The rise to the summit of Luke Donald

The year has been one of highs and lows, but the Englishman tees off at The Earth course today having unassumingly made his way to the top.

Luke Donald plays a shot from the rough around the 18th green during a practice round prior to the Dubai World Championships on the Earth Course.
Powered by automated translation

DUBAI // If Luke Donald is ahead on the leader board when the last putt rolls in at the Earth Course on Sunday, he will have won the Dubai World Championship to end the season top of the PGA and European Tour money lists, as well as the world rankings.

Donald, who turned 34 on Wednesday, will also have seen his bank balance swell by €9 million (Dh44.4m) over the calendar year.

Yet the Englishman knows that golf is just a job, albeit a nice one. Last month his father, Colin, died suddenly just days before his second daughter, Sophia Ann, was born, all the plaudits and fame Donald has received in what has been a dream year became irrelevant.

"I took five weeks off after my dad's passing and daughter's birth," he said. "There was a wide range of emotions, something you can never prepare for, and just very sad.

"I lost a good friend in my dad. He was someone who brought me up in a proper way. He was never really as concerned about my golf as he was with me being a decent person, someone with good morals and values.

"It's been very tough. I'm sure my dad will be there with me on Sunday and it would nice to win this one for him. Golf was never the priority with him as he just brought me up the right way.

"We didn't play together a lot, but he would take me out sometimes at 7am before school to play a few holes. I have fond memories of that. His big line was that he taught me everything I know. He always took credit for my success."

Donald has been at the top of his game over the past 12 to 18 months.

His upbringing is perhaps one reason why he has shunned the spotlight for many years.

And there was a time when he would not have been prepared to be the best player on the planet.

"I was working with Jim Fanning [the coach] in 2006 and he straight up asked me if I wanted to be No 1," Donald said. "At that point, watching what Tiger Woods was going through, I said 'not really'.

"But I'm quite comfortable being No 1 because it's not changed too much. When Lee Westwood became No 1, and his life didn't change, it was then that I thought I wanted it."

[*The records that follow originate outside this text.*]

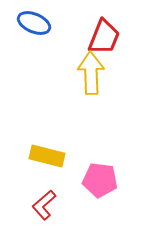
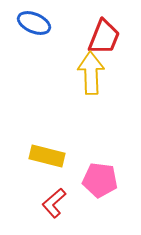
red L-shape: moved 10 px right, 2 px up
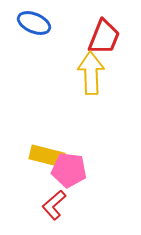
pink pentagon: moved 31 px left, 10 px up
red L-shape: moved 2 px down
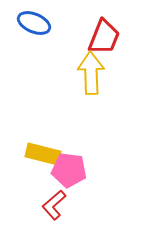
yellow rectangle: moved 4 px left, 2 px up
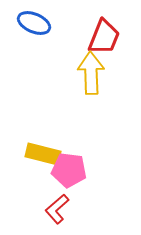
red L-shape: moved 3 px right, 4 px down
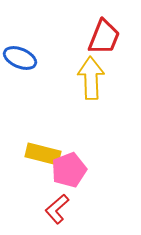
blue ellipse: moved 14 px left, 35 px down
yellow arrow: moved 5 px down
pink pentagon: rotated 28 degrees counterclockwise
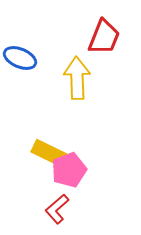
yellow arrow: moved 14 px left
yellow rectangle: moved 6 px right, 1 px up; rotated 12 degrees clockwise
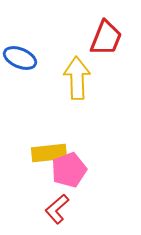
red trapezoid: moved 2 px right, 1 px down
yellow rectangle: rotated 32 degrees counterclockwise
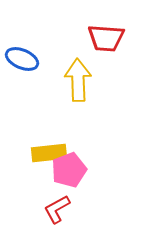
red trapezoid: rotated 72 degrees clockwise
blue ellipse: moved 2 px right, 1 px down
yellow arrow: moved 1 px right, 2 px down
red L-shape: rotated 12 degrees clockwise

Donald had to win the Children's Miracle Network Classic in October to beat Webb Simpson for the PGA order of merit title, which he did with a final day round of 64 that included six successive birdies.

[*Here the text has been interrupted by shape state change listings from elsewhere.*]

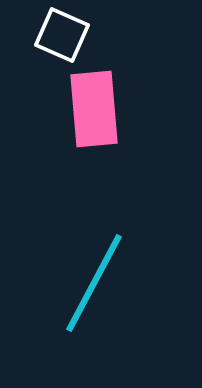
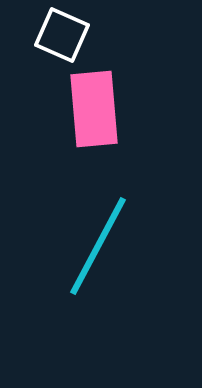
cyan line: moved 4 px right, 37 px up
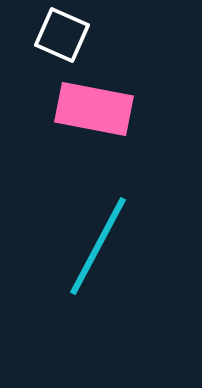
pink rectangle: rotated 74 degrees counterclockwise
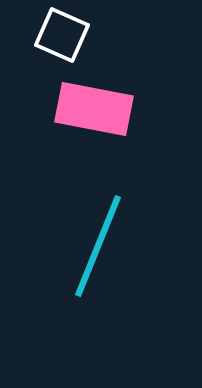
cyan line: rotated 6 degrees counterclockwise
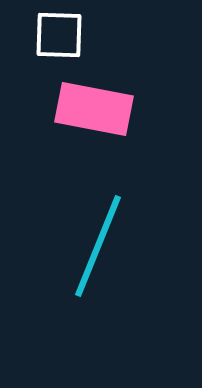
white square: moved 3 px left; rotated 22 degrees counterclockwise
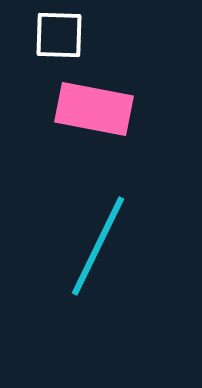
cyan line: rotated 4 degrees clockwise
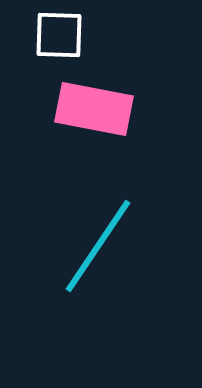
cyan line: rotated 8 degrees clockwise
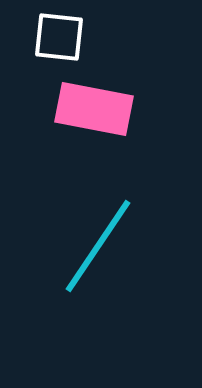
white square: moved 2 px down; rotated 4 degrees clockwise
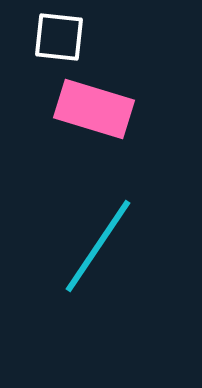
pink rectangle: rotated 6 degrees clockwise
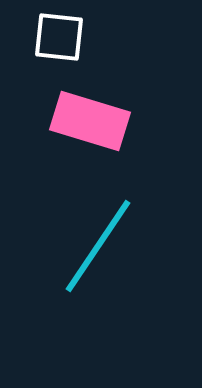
pink rectangle: moved 4 px left, 12 px down
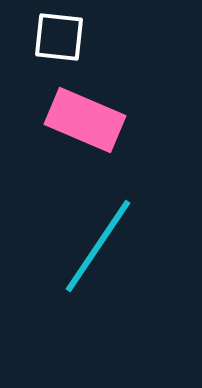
pink rectangle: moved 5 px left, 1 px up; rotated 6 degrees clockwise
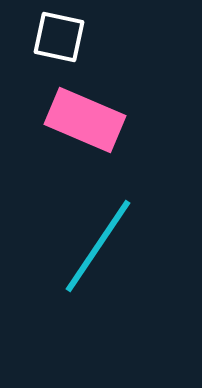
white square: rotated 6 degrees clockwise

It was a staggering performance and rightly earned him plaudits.

"The fact is, playing against the best player in the world, he's going to do something great like that most of the time, and he did," Simpson said after that event.

Donald is respected in golfing circles and the phrase "Luke Donald Disease" - which was dreamt up because he kept finishing in the top 10 without challenging for a win - is now redundant.

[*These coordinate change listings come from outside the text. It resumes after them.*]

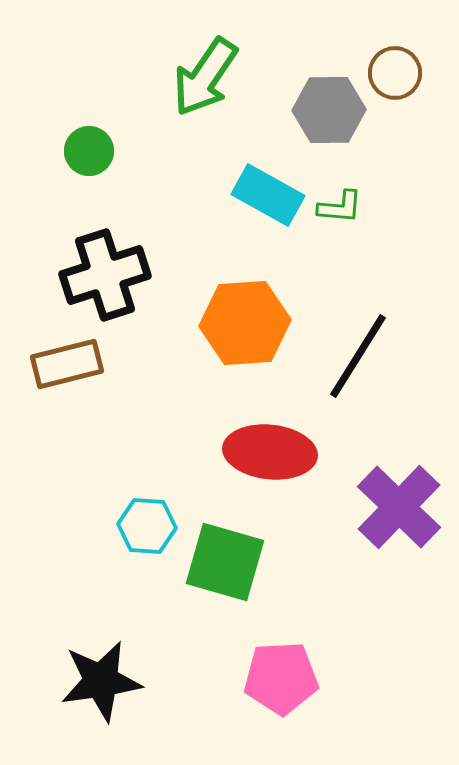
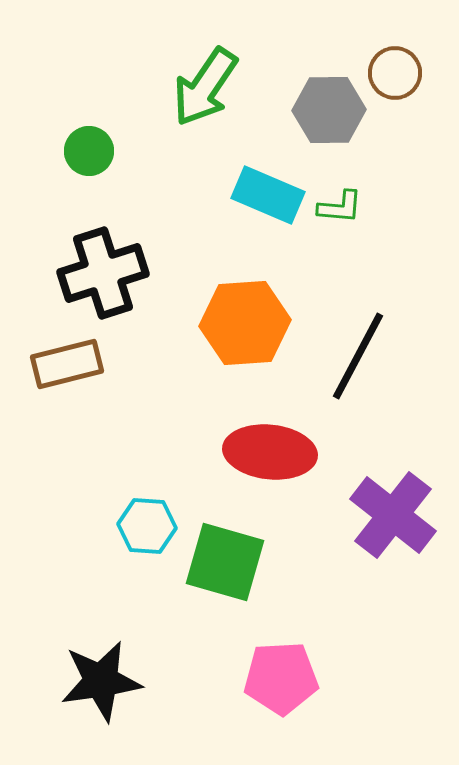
green arrow: moved 10 px down
cyan rectangle: rotated 6 degrees counterclockwise
black cross: moved 2 px left, 2 px up
black line: rotated 4 degrees counterclockwise
purple cross: moved 6 px left, 8 px down; rotated 6 degrees counterclockwise
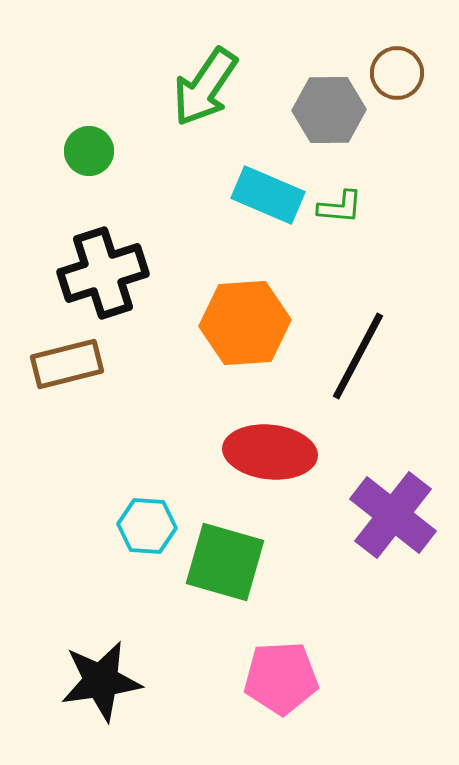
brown circle: moved 2 px right
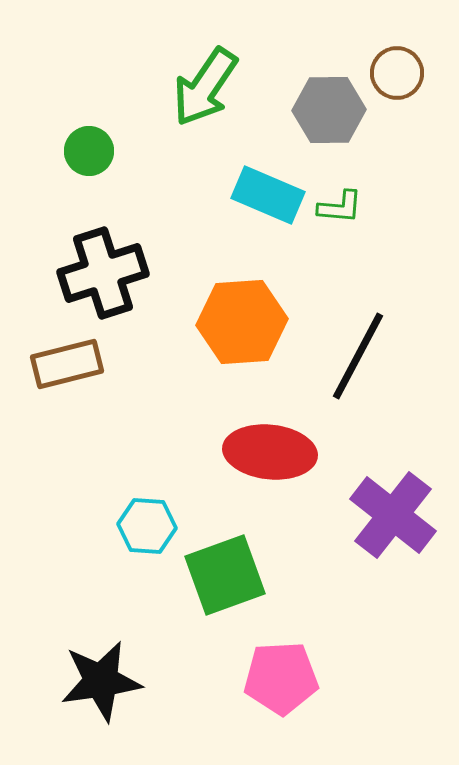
orange hexagon: moved 3 px left, 1 px up
green square: moved 13 px down; rotated 36 degrees counterclockwise
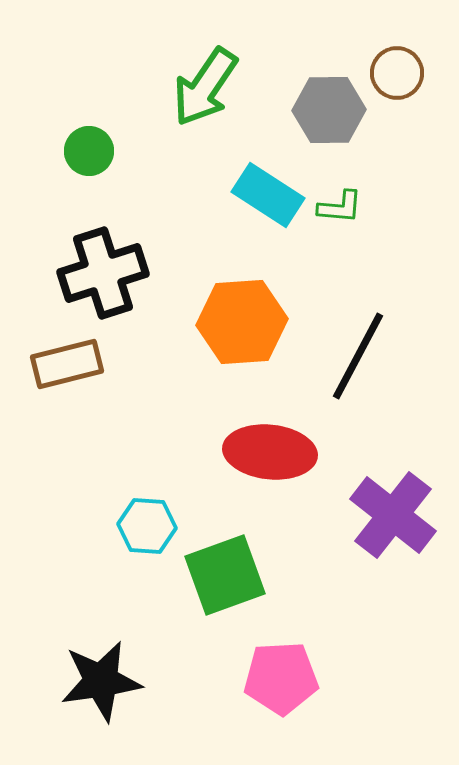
cyan rectangle: rotated 10 degrees clockwise
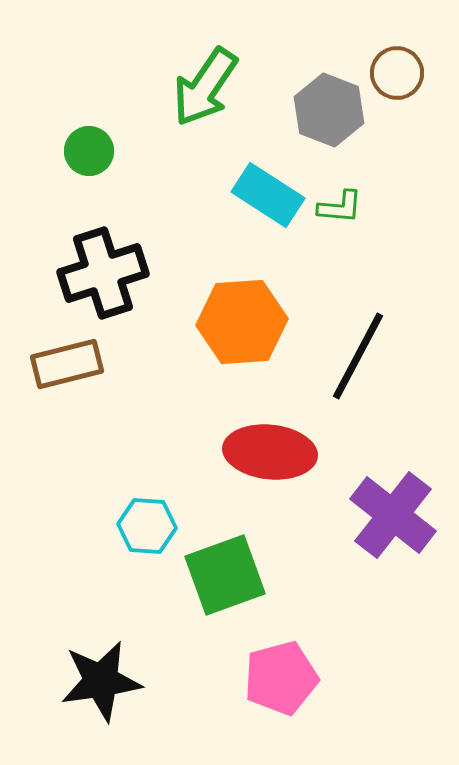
gray hexagon: rotated 22 degrees clockwise
pink pentagon: rotated 12 degrees counterclockwise
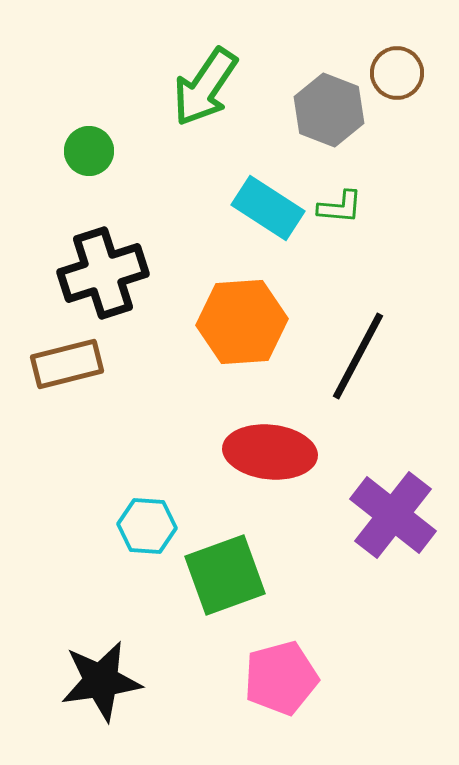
cyan rectangle: moved 13 px down
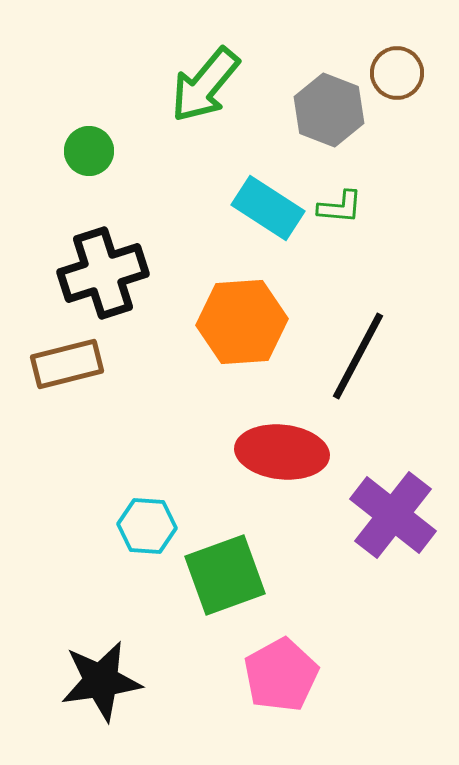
green arrow: moved 2 px up; rotated 6 degrees clockwise
red ellipse: moved 12 px right
pink pentagon: moved 3 px up; rotated 14 degrees counterclockwise
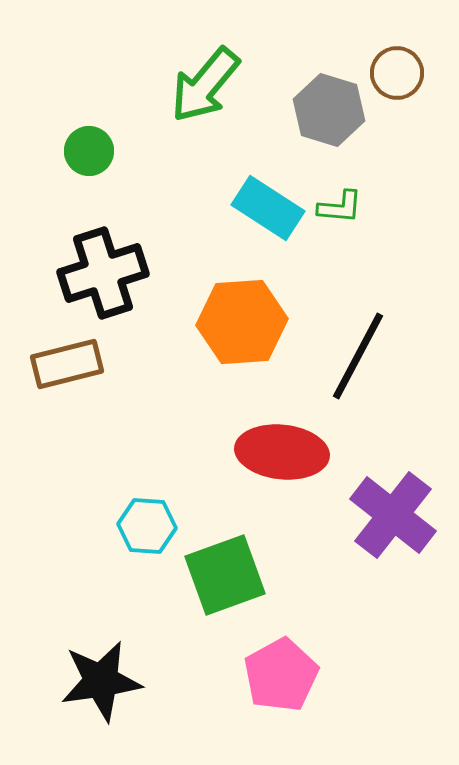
gray hexagon: rotated 4 degrees counterclockwise
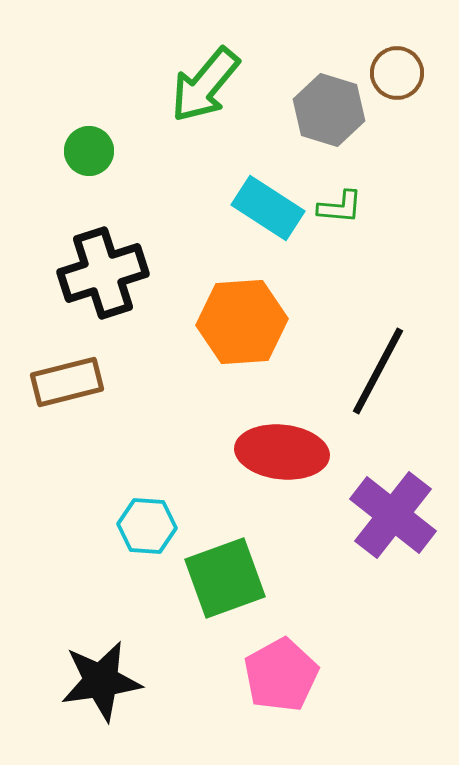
black line: moved 20 px right, 15 px down
brown rectangle: moved 18 px down
green square: moved 3 px down
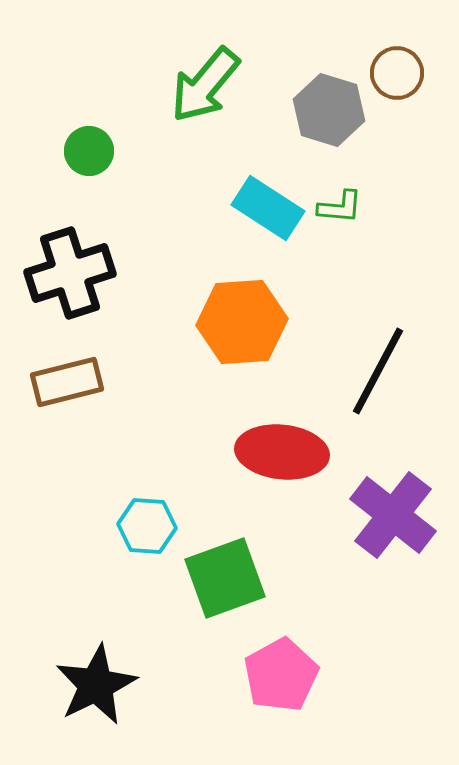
black cross: moved 33 px left
black star: moved 5 px left, 4 px down; rotated 18 degrees counterclockwise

"He has the best short game I have ever seen," Colin Montgomerie said earlier this year. "Is Luke a better player than I was at my peak? Oh, absolutely."

Not a bad compliment coming from a man who won the European Order of Merit a record eight times, including seven in a row in the 1990s.

Speaking to The Independent earlier this year, the great Jack Nicklaus said: "There isn't anybody who spends more time working on his golf game than I've seen in Luke.

"He spends his time chipping and putting, chipping and putting, and I mean he wears out the practice greens. The effort he has put into it has been rewarded."

Donald's low profile is perhaps one reason why he seems to receive less attention from the press and the galleries than other golfers. So does this treatment bother him?

"Yes and no," Donald said. "I think everyone wants to be validated for what they have done and be respected for that. But I do enjoy living a normal life and not being distracted.

"Sometimes I do want more recognition, but in other ways, when I'm outside golf, I can do whatever I need to and not get bothered by people.

"Maybe it's something to do with my personality. I'm not outspoken and don't believe in hyping up the crowd. I just want to go out there and do the best job I can."